May 24th, 2008 at 5:22 am
Matt,
I’m seeing the same wedge pattern but with the uptrend line drawn from the Bear Stearns low with intersections on 4/15, 5/9, and 5/10 so I get the first break on 5/21. More or less the same thing.
May 24th, 2008 at 6:16 pm
Hi Ken,
Well, the DJIA is a price-weighted index, so there is no telling what it will do. I don’t know why a technician would use it to forecast the market, but Helene’s column is usually the first thing I read each morning.
Matt
May 24th, 2008 at 6:23 pm
Hi Akula,
Yes, I have that same trendline, and 5/21 was certainly the decisive break. The reason why I have come back to the wedge is to try and gauge how much farther the market will fall. Maybe the market was just temporarily shocked by the surge in oil. But if it really was the breakdown of a rising wedge, then we could plan on the decline continuing even if oil corrected back down. I’m thinking that the market was looking for a reason to correct and that oil was the convenient excuse.
Matt
May 24th, 2008 at 10:18 pm
Matt:
Great website. The technicals I follow say the gun is cocked for an upside move.
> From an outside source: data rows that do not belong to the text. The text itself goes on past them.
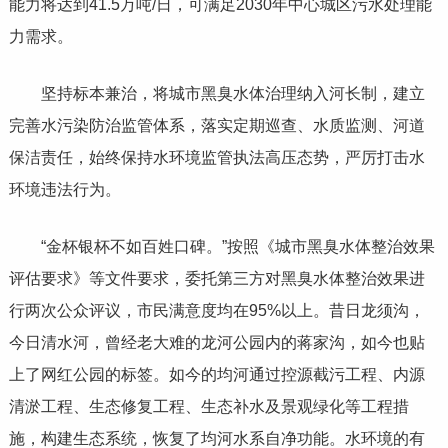
能力将达到41.5万吨/日，可满足2030年中心城区污水处理能
力需求。
坚持标本兼治，将城市黑臭水体治理纳入河长制，建立
完善水污染防治监管体系，落实定期巡查、水质监测、河道
保洁责任，始终保持水环境监管执法高压态势，严厉打击水
环境违法行为。
“金杯银杯不如百姓口碑。”按照《城市黑臭水体整治效果
评估要求》等文件要求，委托第三方对黑臭水体整治效果进
行两次公众评议，市民满意度均在95%以上。昔日龙须沟，
今日清水河，曾经老大难的龙河公园内的蒋家沟，如今也贴
上了网红公园的标签。如今的均河通过控源截污工程、内源
清淤工程、生态修复工程、生态补水及景观绿化等工程措
施，构建生态系统，恢复了均河水系自净功能。水环境的有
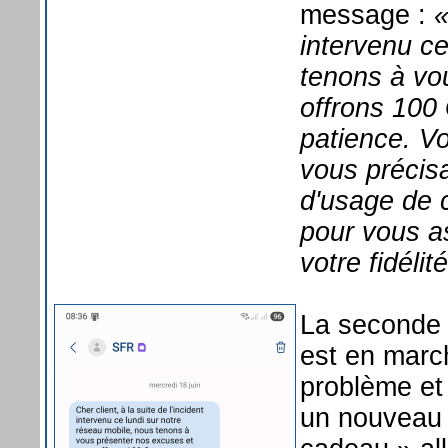
message :
«
intervenu ce
tenons à vo
offrons 100
patience. V
vous précisa
d'usage de 
pour vous a
votre fidélité
La seconde 
est en march
problème e
un nouveau 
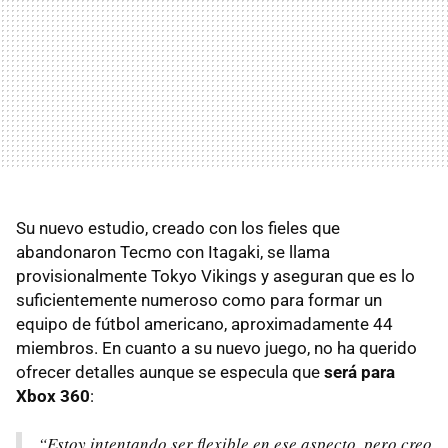
Su nuevo estudio, creado con los fieles que
abandonaron Tecmo con Itagaki, se llama
provisionalmente Tokyo Vikings y aseguran que es lo
suficientemente numeroso como para formar un
equipo de fútbol americano, aproximadamente 44
miembros. En cuanto a su nuevo juego, no ha querido
ofrecer detalles aunque se especula que
será para
Xbox 360
:
“Estoy intentando ser flexible en ese aspecto, pero creo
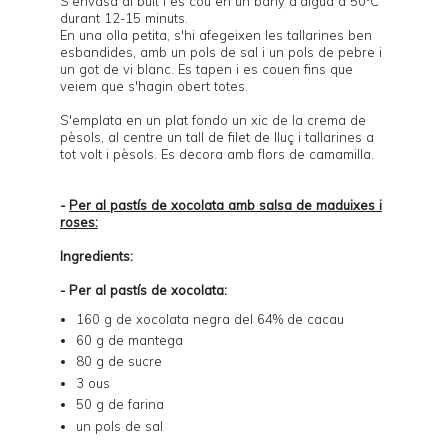
S'envasa al buit i es cou en un bany d'aigua a 50ºC
durant 12-15 minuts.
En una olla petita, s'hi afegeixen les tallarines ben
esbandides, amb un pols de sal i un pols de pebre i
un got de vi blanc. Es tapen i es couen fins que
veiem que s'hagin obert totes.
S'emplata en un plat fondo un xic de la crema de
pèsols, al centre un tall de filet de lluç i tallarines a
tot volt i pèsols. Es decora amb flors de camamilla.
-
Per al pastís de xocolata amb salsa de maduixes i
roses:
Ingredients:
- Per al pastís de xocolata:
160 g de xocolata negra del 64% de cacau
60 g de mantega
80 g de sucre
3 ous
50 g de farina
un pols de sal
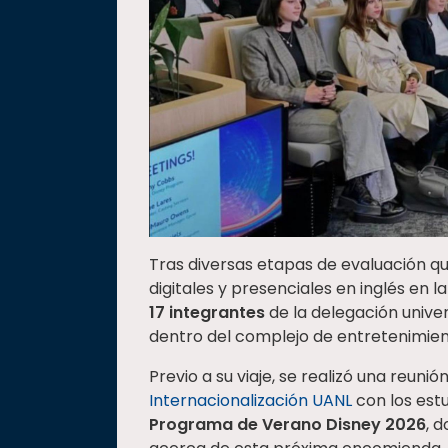
Tras diversas etapas de evaluación qu
digitales y presenciales en inglés en l
17 integrantes
de la delegación univer
dentro del complejo de entretenimien
Previo a su viaje, se realizó una reuni
Internacionalización UANL
con los estu
Programa de Verano Disney 2026
, 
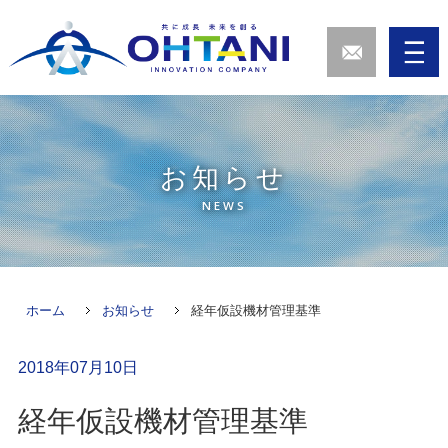
お知らせ
NEWS
ホーム
お知らせ
経年仮設機材管理基準
2018年07月10日
経年仮設機材管理基準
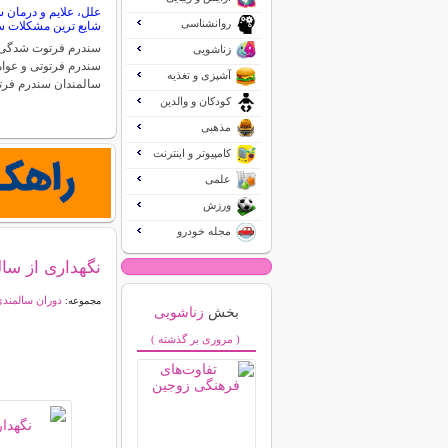
علل، علایم و درمان س
روانشناسی
شایع ترین مشکلات س
سندرم فرتوت شدگی 
زناشویی
سندرم فرتوتی و عوام
آشپزی و تغذیه
سالمندان سندرم فر
کودکان و والدین
مذهبی
کامپیوتر و اینترنت
علمی
ورزش
مجله خودرو
نگهداری از سالم
دوران سالمند
مجموعه:
بخش
زناشویی
( مروری بر گذشته )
The trigger might not go off Tuesday, but it may be time to consider lightening shorts.
Cheers,
Jim
May 24th, 2008 at 10:20 pm
BTW, 1325 came ip on my screen as support
May 25th, 2008 at 12:41 pm
Hi Jim,
Glad you like the site.
Which technicals are you looking at?
Matt
May 25th, 2008 at 11:59 pm
I also respect Helene’s comments very much. She’s probably one of the best technicians out there!
May 26th, 2008 at 9:07 am
Matt:
Advance decline line and associated volume. The oscillator I concockted moved into the oversold area on Friday. It won’t register a “buy” until it begins its trip in the other direction (overbought zone), but it is now officially oversold by my metrics.
BTW, Aunt Helen sure sees alot of head and shoulder formations, doesn’t she?!
Best of luck,
Jim
May 26th, 2008 at 1:09 pm
Hi Ken,
A little while ago, Helene made a comment on how everybody was trying to call a top in oil, but nobody was interested in shorting the financials. That was a great call - oil has rocketed up since then and financials have flopped. Long oil and short financials has been a winning trade for ages, and yet everybody is anxious to reverse it.
Matt
May 26th, 2008 at 1:17 pm
Jim,
Yes, the market is certainly oversold in the short term, but I think it might want to go sideways to work off the oversold condition instead of rallying. I’ve noticed the “L” pattern a few times that indicates that. For example, look at the intra-day chart for XLY on Friday - it dropped and then flat-lined to the close. Normally, that’s a pattern that might indicate support, but in this plunge it might mean that profit-taking shorts can’t produce a bounce because they are matched by new shorts coming in.
Yes, Helene certainly does like the head-and-shoulders formations. I suppose strong reversal patterns are not a bad thing to keep an eye out for.